What you return must match the entries word for word, minus the pictures.

[Extracted page text data]
------------------------------
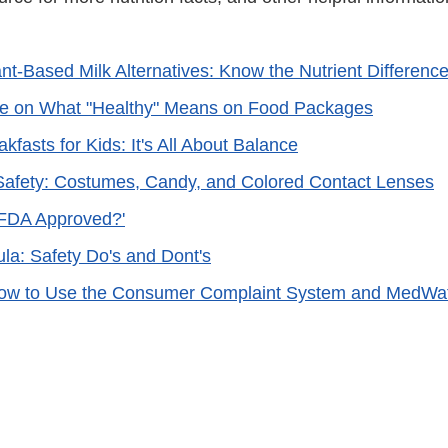
ant-Based Milk Alternatives: Know the Nutrient Differenc
ke on What "Healthy" Means on Food Packages
kfasts for Kids: It's All About Balance
afety: Costumes, Candy, and Colored Contact Lenses
 'FDA Approved?'
ula: Safety Do's and Dont's
ow to Use the Consumer Complaint System and MedWa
------------------------------
#### Response
ant-Based Milk Alternatives: Know the Nutrient Differenc
ke on What "Healthy" Means on Food Packages
kfasts for Kids: It's All About Balance
afety: Costumes, Candy, and Colored Contact Lenses
 'FDA Approved?'
ula: Safety Do's and Dont's
ow to Use the Consumer Complaint System and MedWa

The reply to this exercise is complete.